TASK DETAILS
Reproduce everything from the line that contains "7. Afmetingen: 6 x 6 x 11,7 cm" down to the line that contains "ます。まずは無料査定で確認してみましょう。" in the listing below, word for word and nothing more. Leave the pictures out.

RECORDS FOR THIS TASK
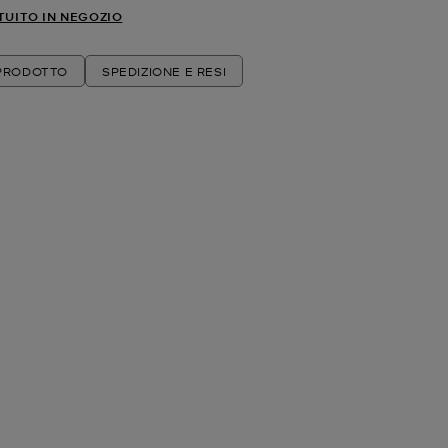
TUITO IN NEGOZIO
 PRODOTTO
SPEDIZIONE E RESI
* * *
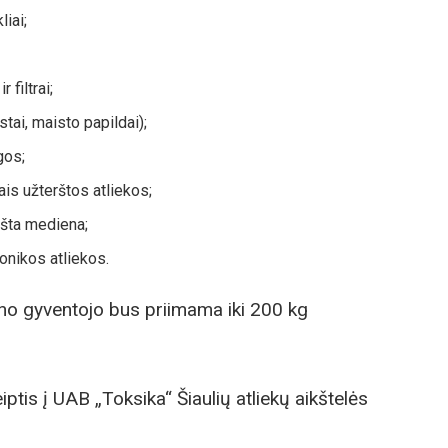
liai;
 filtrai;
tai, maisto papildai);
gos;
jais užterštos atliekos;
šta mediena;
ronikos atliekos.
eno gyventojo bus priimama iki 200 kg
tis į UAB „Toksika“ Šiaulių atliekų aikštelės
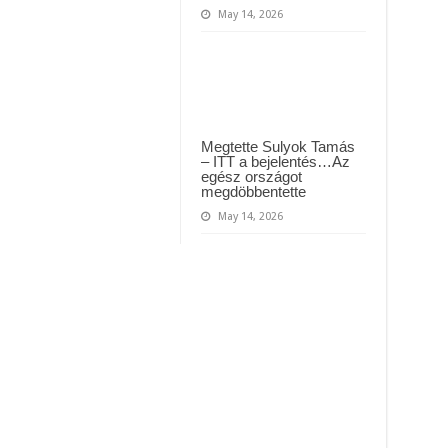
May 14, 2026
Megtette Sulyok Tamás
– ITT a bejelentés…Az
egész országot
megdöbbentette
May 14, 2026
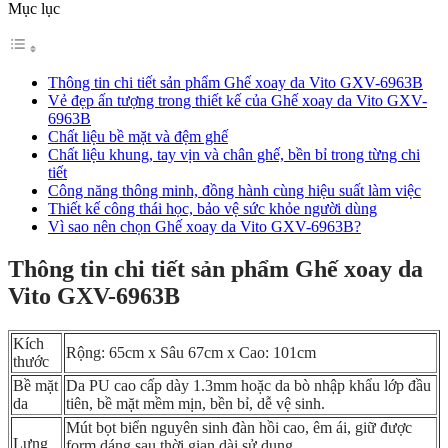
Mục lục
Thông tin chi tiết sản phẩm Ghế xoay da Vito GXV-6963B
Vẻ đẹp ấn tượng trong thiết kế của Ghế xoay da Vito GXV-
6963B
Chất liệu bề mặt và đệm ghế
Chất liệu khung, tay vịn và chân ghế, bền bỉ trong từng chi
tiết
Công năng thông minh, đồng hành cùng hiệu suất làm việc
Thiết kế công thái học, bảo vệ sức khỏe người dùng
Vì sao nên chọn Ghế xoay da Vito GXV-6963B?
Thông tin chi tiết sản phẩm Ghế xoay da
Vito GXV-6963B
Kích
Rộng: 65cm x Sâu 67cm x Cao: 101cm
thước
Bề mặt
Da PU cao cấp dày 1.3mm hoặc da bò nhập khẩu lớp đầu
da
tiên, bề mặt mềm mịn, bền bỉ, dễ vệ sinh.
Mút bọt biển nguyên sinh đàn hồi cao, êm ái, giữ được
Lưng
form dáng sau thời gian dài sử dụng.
--
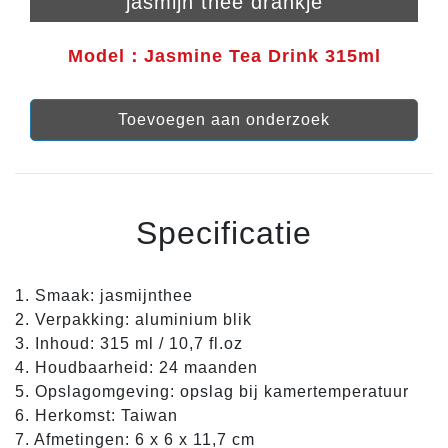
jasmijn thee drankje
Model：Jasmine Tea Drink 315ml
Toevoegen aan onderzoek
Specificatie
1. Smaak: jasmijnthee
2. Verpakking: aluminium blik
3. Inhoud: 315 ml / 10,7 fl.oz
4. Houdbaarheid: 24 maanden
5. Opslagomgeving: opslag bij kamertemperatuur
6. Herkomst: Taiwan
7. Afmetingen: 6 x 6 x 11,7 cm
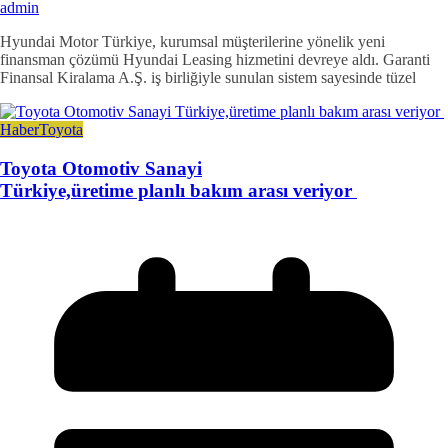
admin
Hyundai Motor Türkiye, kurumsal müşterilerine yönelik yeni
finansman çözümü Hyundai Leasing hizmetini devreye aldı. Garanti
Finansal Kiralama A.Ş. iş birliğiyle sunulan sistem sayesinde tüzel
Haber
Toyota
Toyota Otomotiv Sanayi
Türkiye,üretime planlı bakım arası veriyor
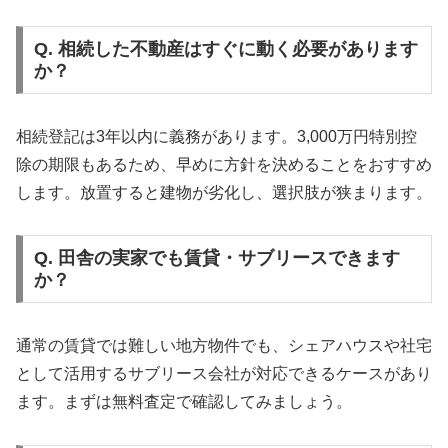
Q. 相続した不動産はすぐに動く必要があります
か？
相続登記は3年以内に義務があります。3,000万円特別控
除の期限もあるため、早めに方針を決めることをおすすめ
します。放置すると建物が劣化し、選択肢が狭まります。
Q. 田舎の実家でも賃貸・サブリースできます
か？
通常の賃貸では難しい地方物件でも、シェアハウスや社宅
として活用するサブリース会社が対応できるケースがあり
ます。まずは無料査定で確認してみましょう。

OUTPUT FOR THIS TASK
7. Afmetingen: 6 x 6 x 11,7 cm
admin
Hyundai Motor Türkiye, kurumsal müşterilerine yönelik yeni
finansman çözümü Hyundai Leasing hizmetini devreye aldı. Garanti
Finansal Kiralama A.Ş. iş birliğiyle sunulan sistem sayesinde tüzel
Haber
Toyota
Toyota Otomotiv Sanayi
Türkiye,üretime planlı bakım arası veriyor
Q. 相続した不動産はすぐに動く必要があります
か？
相続登記は3年以内に義務があります。3,000万円特別控
除の期限もあるため、早めに方針を決めることをおすすめ
します。放置すると建物が劣化し、選択肢が狭まります。
Q. 田舎の実家でも賃貸・サブリースできます
か？
通常の賃貸では難しい地方物件でも、シェアハウスや社宅
として活用するサブリース会社が対応できるケースがあり
ます。まずは無料査定で確認してみましょう。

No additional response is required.